Der Präsident des Zentralrats der Juden, Josef Schuster, erklärte, der Besuch des Bundeskanzlers sei »ein einzigartiges Zeichen Ihrer Person und Ihrer Verbundenheit mit uns, dem deutschen Judentum«.
Zugleich warnte Schuster den Regierungschef aber auch: »Es wird für Sie kein einfacher Besuch heute, die Schüler sind sehr kritisch. Aber das sind sie ja von der einen oder anderen Sitzung Ihrer Partei und SPD-Parteitagen gewohnt«, so Schuster launig.
Es sei für ihn ein ganz besonderer Tag, betonte Scholz denn auch auf der Bühne im Gespräch mit den Schülern Diana und Chaim. Dass es »wieder blühendes jüdisches Leben« in Deutschland gibt, ist ein Geschenk und ein Wunder, wenn man bedenkt, welch unermessliches Leid Deutsche jüdischen Familien zugefügt haben«, sagte er.
Die Chanukka-Tradition sei »wunderbar, weil sie Licht in die Dunkelheit bringt, wie die Kerzen an Adventskränzen und Weihnachtsbäumen«, sagte Scholz. Dies habe besonders im Winter große Bedeutung. Er fand einen kindgerechten Ton, bedankte sich für das Engagement der Jüdischen Gemeinde und der Schule für ukrainische Flüchtlinge. »Ihr habt sie aufgenommen, spielt Fußball oder tauscht Karten, so freundet man sich an und lernt voneinander«, sagte Scholz, an die Schüler gewandt. »Dies ist ein Zeichen dafür, dass man sehr viel schaffen kann, wenn man es gemeinsam anpackt.«
Dann entzündete er gemeinsam mit Rabbiner Yitshak Ehrenberg, dem achtjährigen Chaim und der Viertklässlerin Diana die erste Kerze an dem glänzenden Leuchter auf der Bühne.

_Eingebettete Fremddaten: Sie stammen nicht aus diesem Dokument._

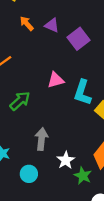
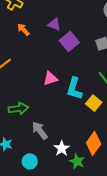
purple triangle: (52, 25) -> (54, 24), moved
green arrow: (20, 101) -> (18, 109), moved, turned 36
gray arrow: (41, 139) -> (40, 130), turned -42

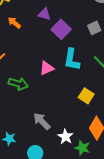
cyan L-shape: (74, 89) -> (72, 60), moved
yellow square: (94, 103) -> (86, 96), moved
green arrow: (18, 109) -> (18, 84), moved, turned 30

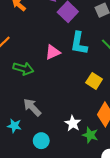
gray arrow: (42, 121) -> (32, 107), moved

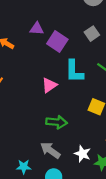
green arrow: (23, 69) -> (57, 122), moved
gray arrow: (32, 107) -> (50, 150), moved

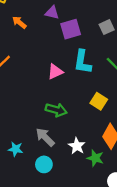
purple square: (57, 41) -> (71, 29), turned 30

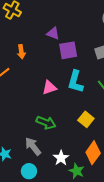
orange arrow: (19, 22) -> (21, 52), moved, turned -144

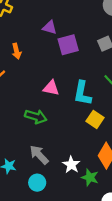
cyan L-shape: (75, 82) -> (82, 93), moved
pink triangle: (49, 88) -> (51, 88), turned 35
green arrow: (46, 123) -> (36, 117), moved

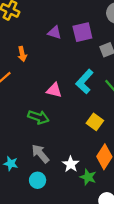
purple square: (68, 45) -> (82, 32), moved
cyan L-shape: (82, 93) -> (85, 82), moved, turned 30

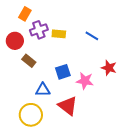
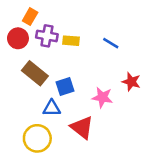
purple cross: (39, 30) -> (47, 36), turned 30
red circle: (15, 41) -> (18, 38), moved
brown rectangle: (29, 61) -> (35, 73), size x1.5
blue square: (63, 72) -> (65, 87), moved

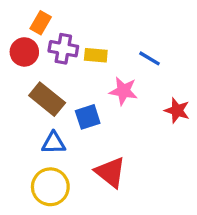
pink star: (102, 97) -> (123, 91), moved
blue triangle: (52, 108) -> (54, 143), moved

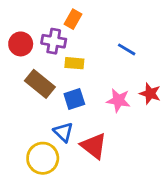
orange rectangle: (41, 23) -> (73, 19), moved
yellow rectangle: (96, 55) -> (74, 63), moved
pink star: (123, 91) -> (118, 100), moved
blue triangle: (54, 143) -> (63, 132), moved, turned 45

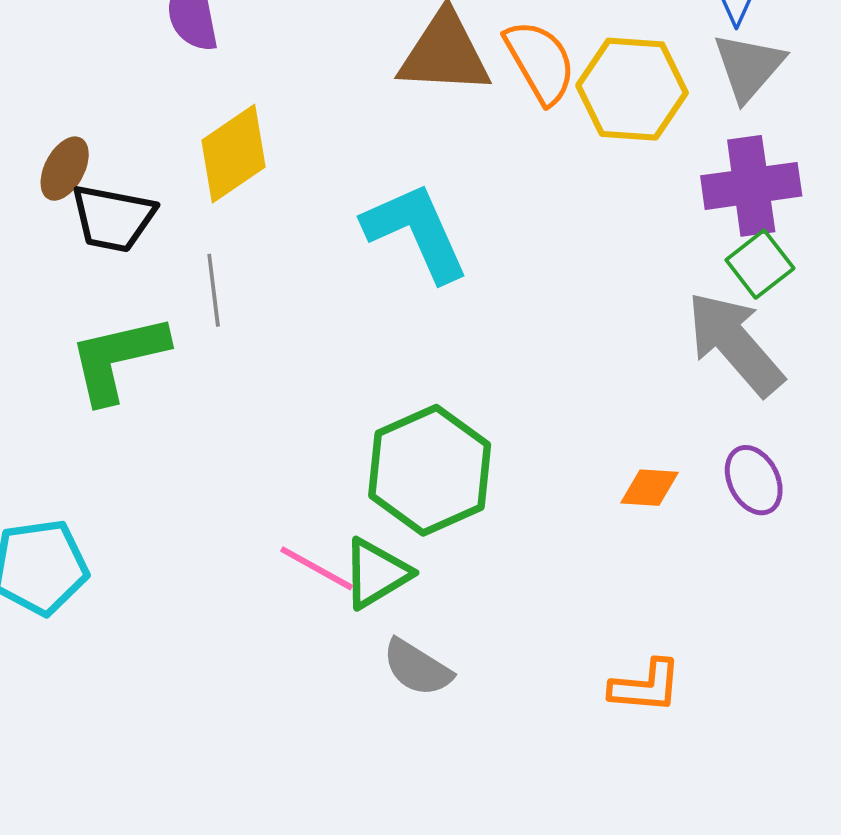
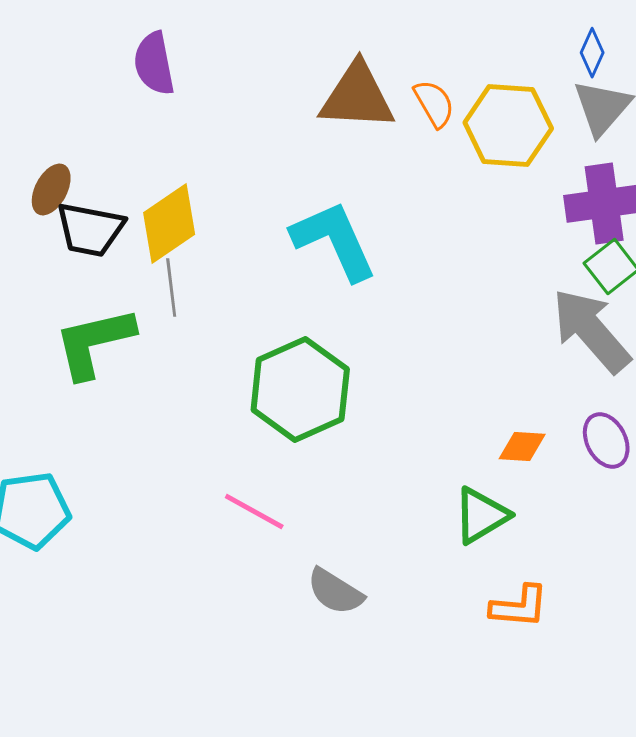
orange semicircle: (540, 62) -> (434, 104), size x0.7
yellow diamond: (233, 154) -> (169, 224), moved
green hexagon: (430, 470) -> (300, 390), moved
green triangle: (376, 573) -> (481, 516), moved

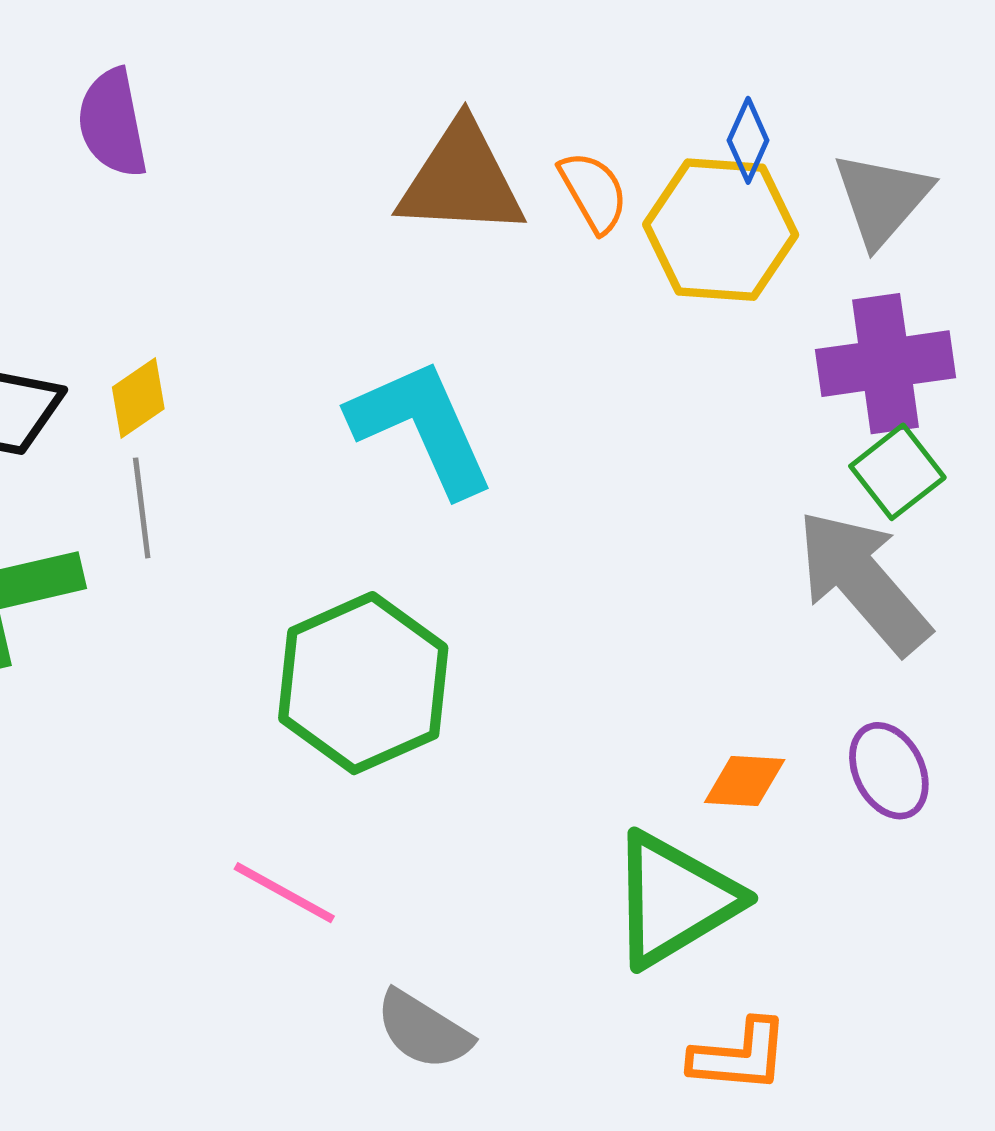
blue diamond: (592, 52) -> (748, 140), moved
yellow diamond: (169, 224) -> (138, 398), size x0.6
green triangle: (481, 516) -> (674, 900), size x1.4

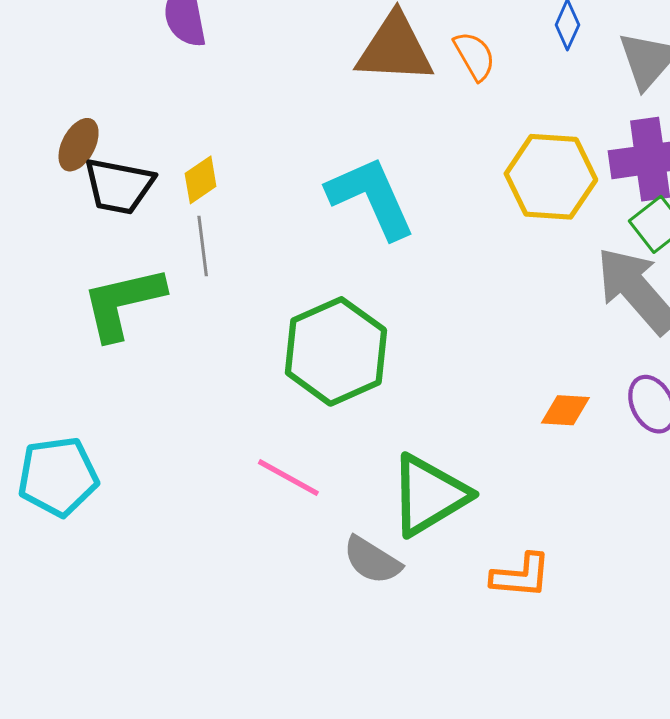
yellow hexagon: (721, 230) -> (551, 177), moved
green triangle: (674, 900) -> (429, 495), moved
orange L-shape: (739, 1056) -> (521, 576), moved

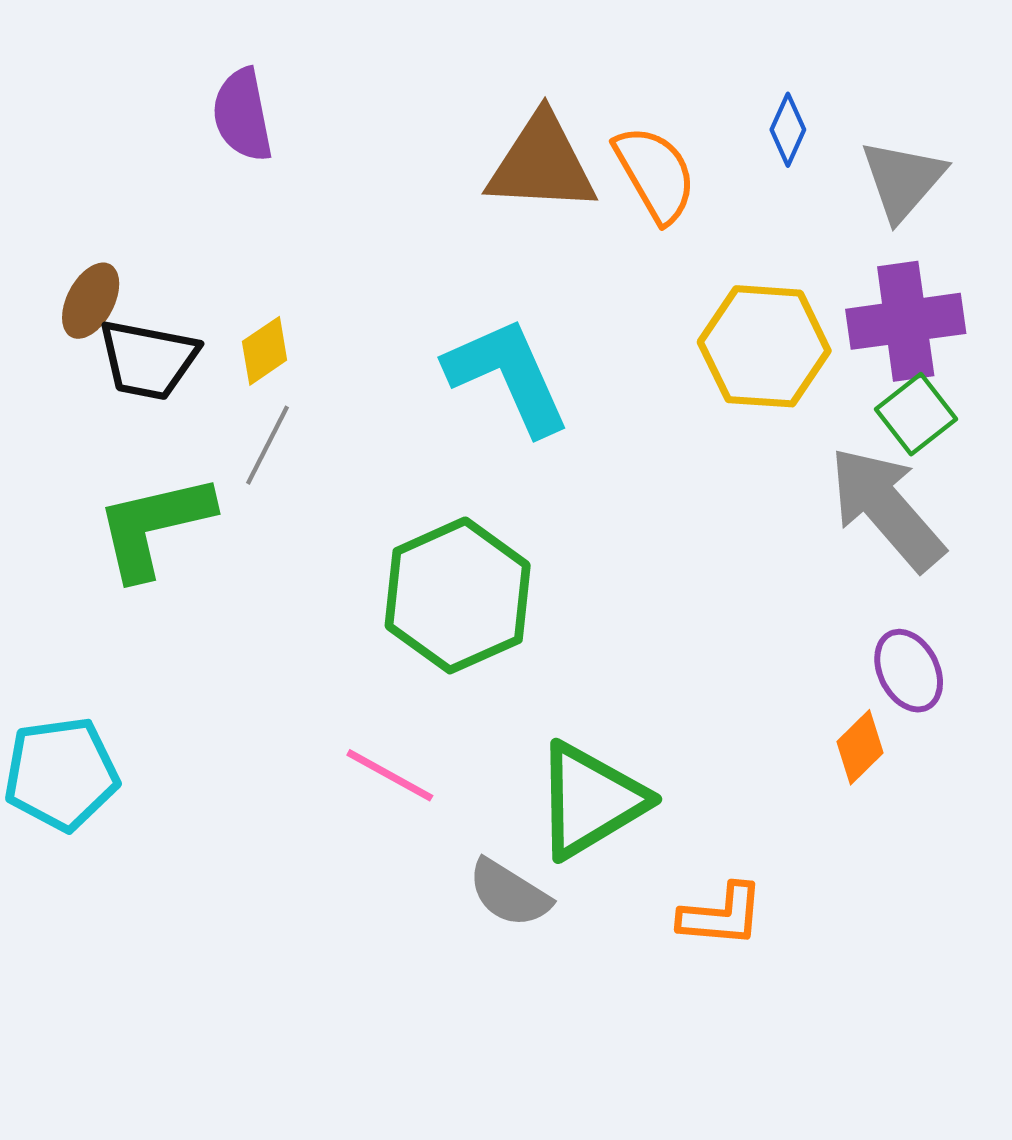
orange semicircle: (474, 56) -> (655, 174), size x1.4
gray line: (203, 246) -> (267, 445), turned 34
orange diamond: (565, 410) -> (860, 747), moved, turned -48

Der Kanzler wurde auch beschenkt. »Chanukka gibt es bekanntlich immer Geschenke«, sagte Diana. »Und darüber freuen sich Kinder am meisten«, so Chaim – und fügte hinzu: »Wir wissen, wie schwer es ist, ein Geschenk zu bekommen und es nicht zu öffnen. Sie dürfen daher von der Bühne gehen und es aufmachen.«
Der Kanzler schmunzelte, mit einem breiten Grinsen setzte er sich und öffnete das Geschenk – eine kleine Chanukkia. »Chanukka sameach, Herr Bundeskanzler«, schmetterten die 250 Schüler unisono, bevor Scholz die Aula verließ, um im kleinen Kreis mit ukrainischen Flüchtlingskindern der Willkommensklasse der Heinz-Galinski-Schule zu sprechen.
Aufregung »Er war sehr nett«, sagte ein Schüler nach dem Besuch des Kanzlers. »Er erinnert mich an meinen Onkel, den ich mag«, sagte ein anderer Junge. »Ich war vor dem Singen sehr aufgeregt. Aber ich habe ihn mir viel größer vorgestellt, deswegen war die Aufregung schnell weg«, verriet eine Zweitklässlerin etwas kryptisch.
Scholz jedenfalls schien den bunten Besuch sehr zu genießen. Ein kleines Chanukka-Wunder: ungewohnt locker, leicht, beschwingt und ebenso herzlich wie zugewandt – diesen Eindruck hinterließ der Bundeskanzler beim Lichterzünden in der Galinski-Grundschule.